Zuerst begannen die Luzerner am Rande der heutigen Altstadt mit dem Abbau des Steins: Daher erhielten beispielsweise die Hertensteinstrasse und die Steinenstrasse ihre Namen. Ab dem 18. Jahrhundert, als die «guten» Steine in der Altstadt aufgebraucht waren, verlegte man den Abbruch zu einem grossen Teil in die Neustadt.

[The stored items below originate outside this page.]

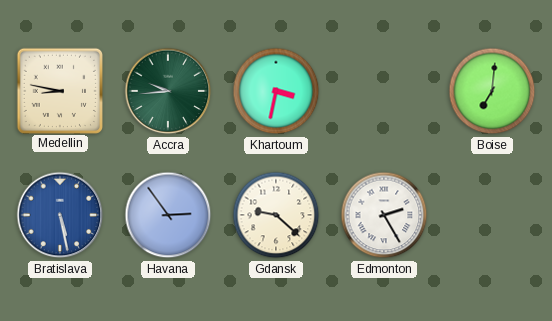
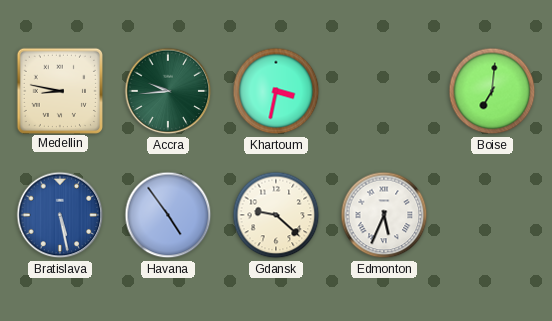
Havana: 2:54 -> 4:54
Edmonton: 2:25 -> 5:34
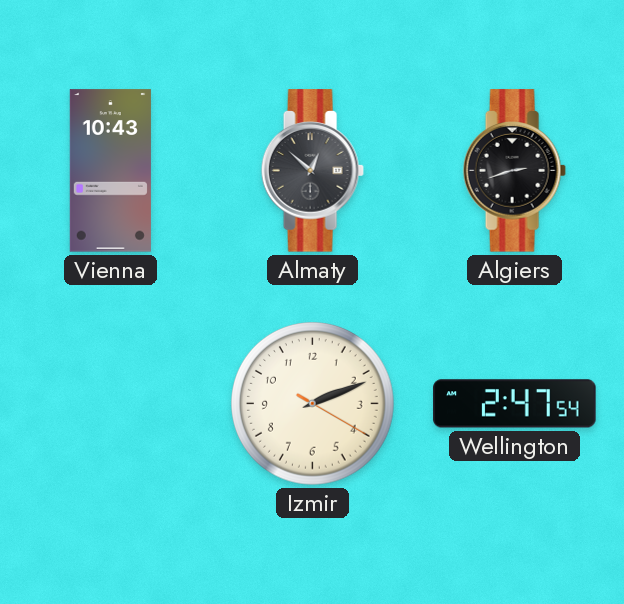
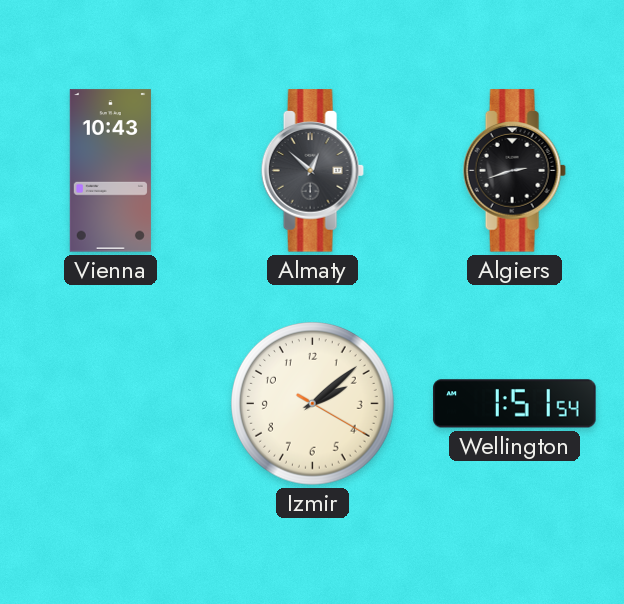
Izmir: 2:11 -> 2:08
Wellington: 2:47 -> 1:51
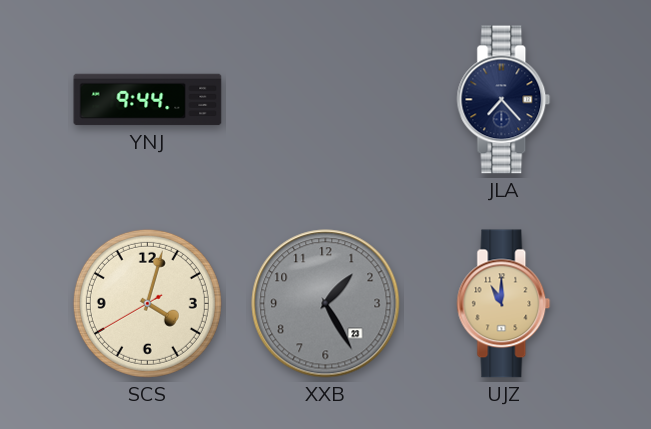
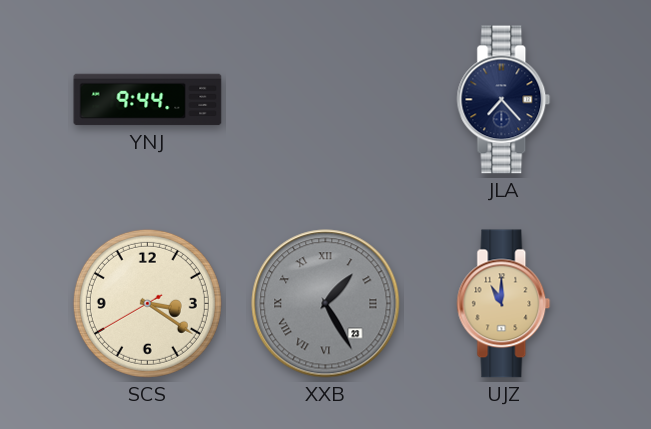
SCS: 4:02 -> 3:20
XXB numerals: Arabic -> Roman
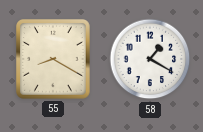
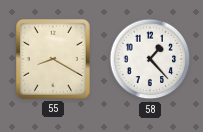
58: 1:20 -> 1:23
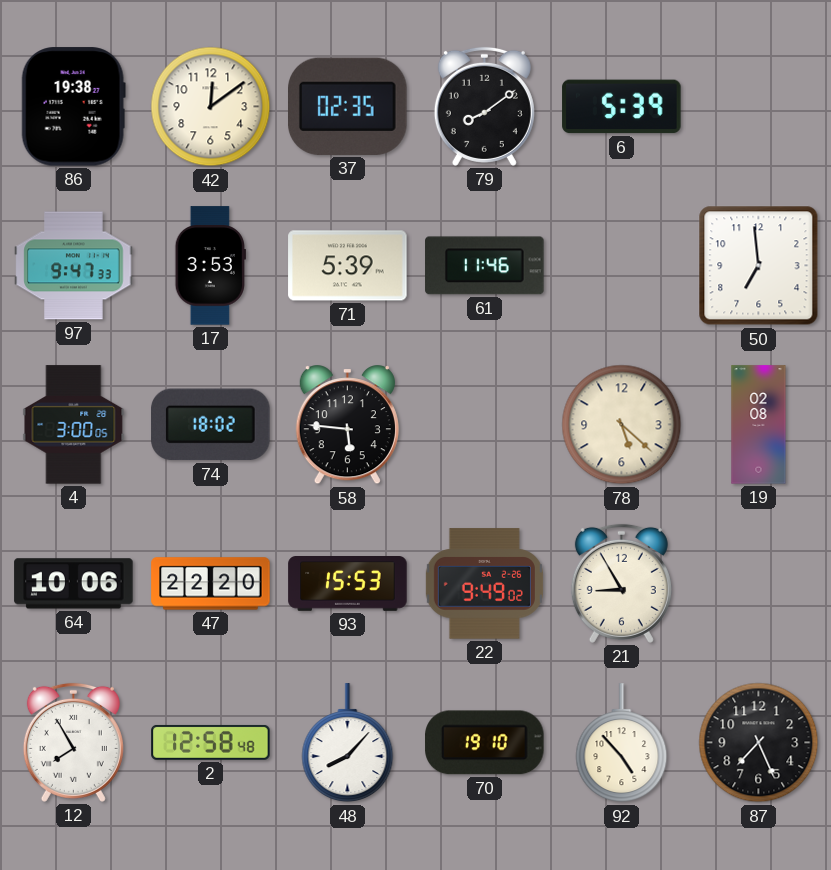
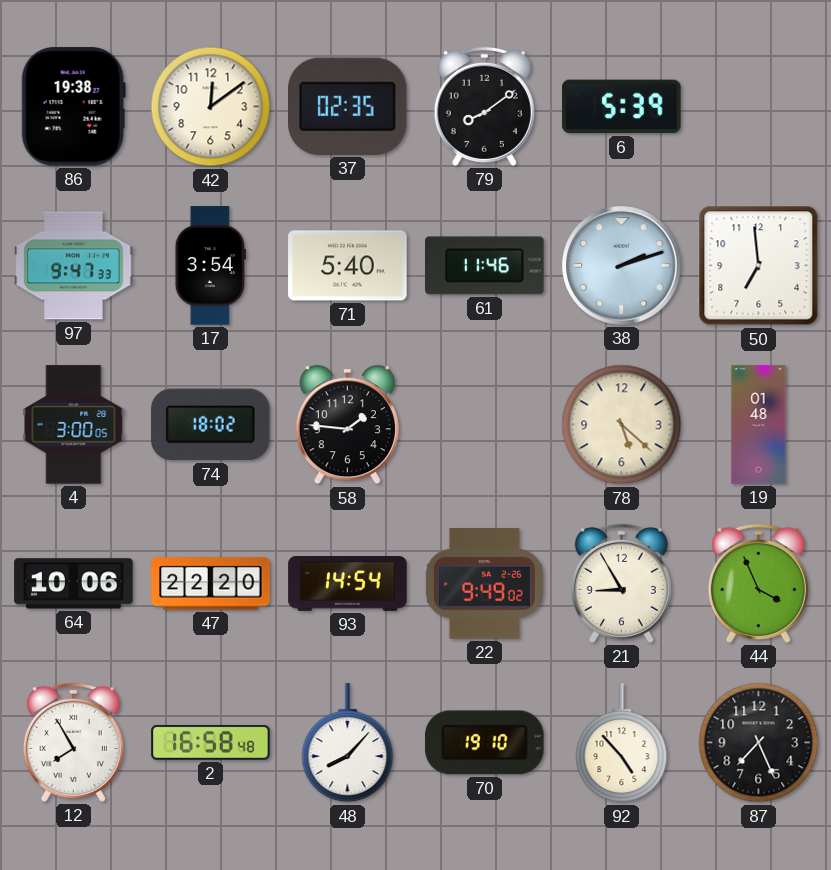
17: 3:53 -> 3:54
71: 5:39 -> 5:40
38: none -> 2:12
58: 5:46 -> 1:46
19: 02:08 -> 01:48
93: 15:53 -> 14:54
44: none -> 3:56
2: 12:58 -> 16:58
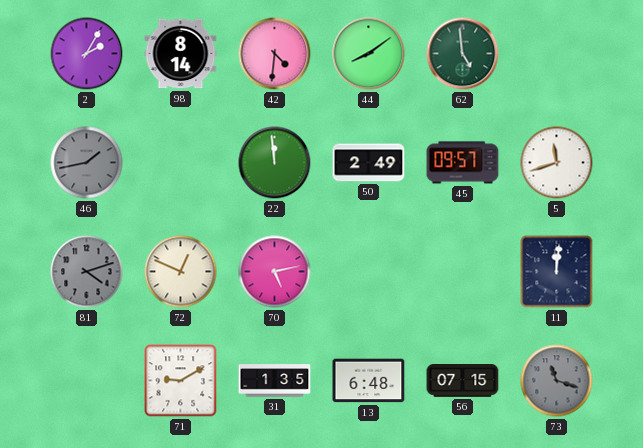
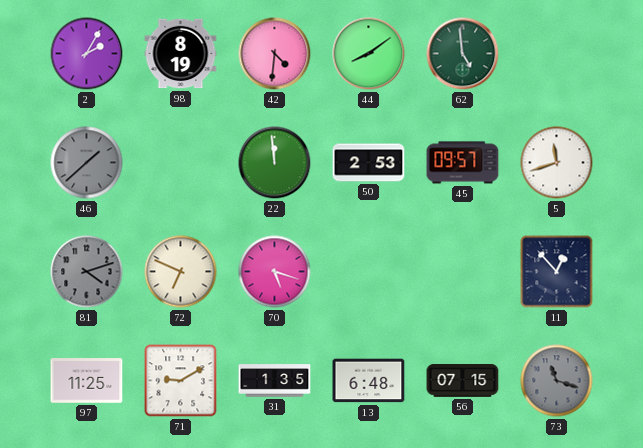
98: 8:14 -> 8:19
46: 1:43 -> 1:38
50: 2:49 -> 2:53
72: 12:49 -> 6:49
70: 5:13 -> 5:18
11: 12:01 -> 12:53
97: none -> 11:25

Im Bereich Bruchquartier (das so seinen Namen erhielt) sowie in der Baselstrasse und Sagenmattstrasse gab es dann die ersten ganz grossen Steinbrüche.

Anfang des 20. Jahrhunderts sorgte ein Gutachten über die Bausteine für Aufsehen: Der Berner Sandstein sei qualitativ viel besser als der Luzerner. «Unsinn», sagt heute Beat Keller, der beide Gesteine kennt. Der Ruf des Luzerner Sandsteins war dadurch aber beschädigt, der Abbau des Steins rentierte nicht mehr. Um 1910 wurde in der Stadt der Steinabbau eingestellt.

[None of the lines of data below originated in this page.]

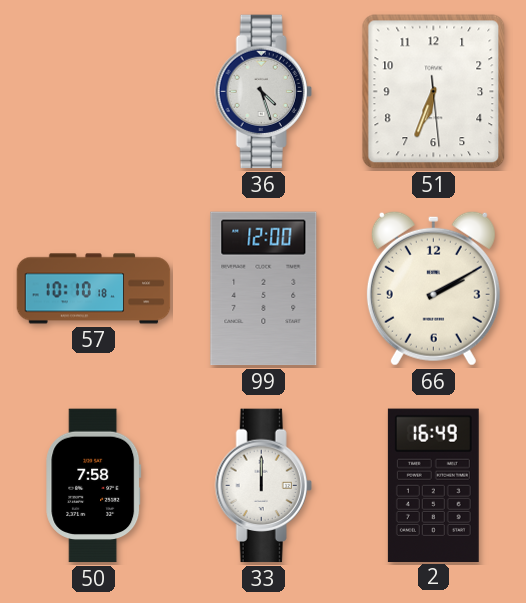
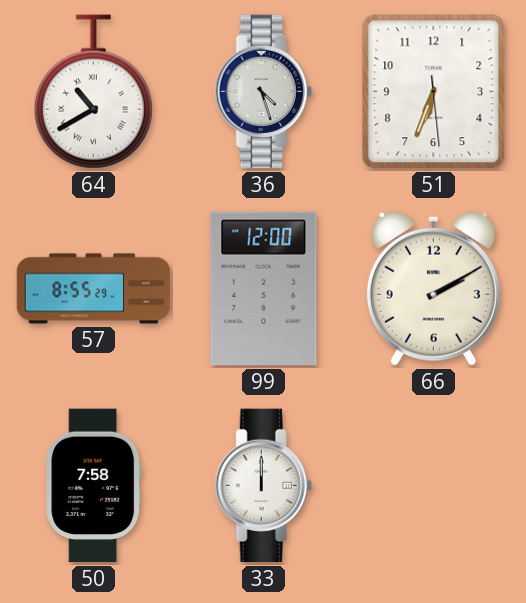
64: none -> 10:40
57: 10:10 -> 8:55
2: 16:49 -> none
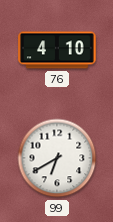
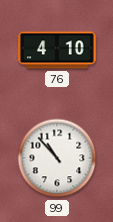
99: 6:40 -> 10:53
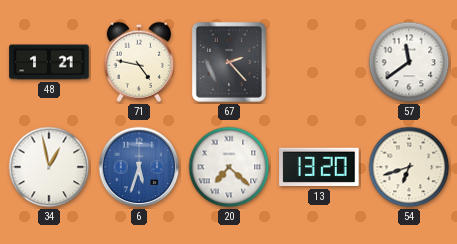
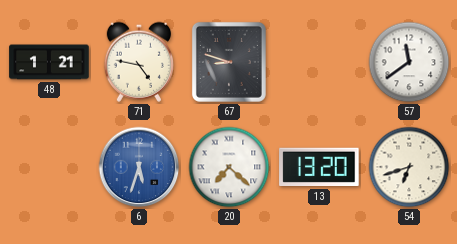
67: 2:23 -> 8:48
34: 12:58 -> none
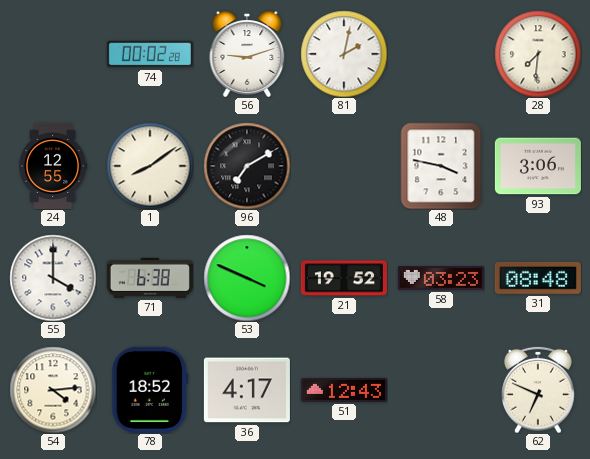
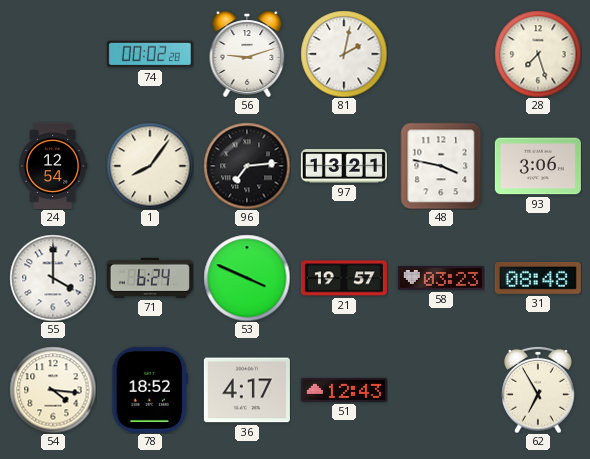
28: 7:31 -> 7:27
24: 12:55 -> 12:54
1: 8:09 -> 8:06
96: 7:10 -> 7:14
97: none -> 13:21
71: 6:38 -> 6:24
21: 19:52 -> 19:57
54: 4:14 -> 4:16
62: 6:49 -> 6:55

Heute wird der Luzerner Sandstein nur noch beim Steinbruch Stecher auf dem Rooterberg abgebaut. «Dieser ist enorm wichtig: Nur dort gibt es den Originalstein für Reparaturarbeiten bei denkmalgeschützten Bauten», sagt Beat Keller dazu.

Gefahr wurde unterschätzt

In den 1950er- und 1960er-Jahren, als die Stadt deutlich wuchs, wurde auch nahe an und in die Steinbrüche gebaut. «Man war sich damals der künftig wachsenden Gefahr, die von ihnen ausgeht, noch nicht bewusst», sagt Keller.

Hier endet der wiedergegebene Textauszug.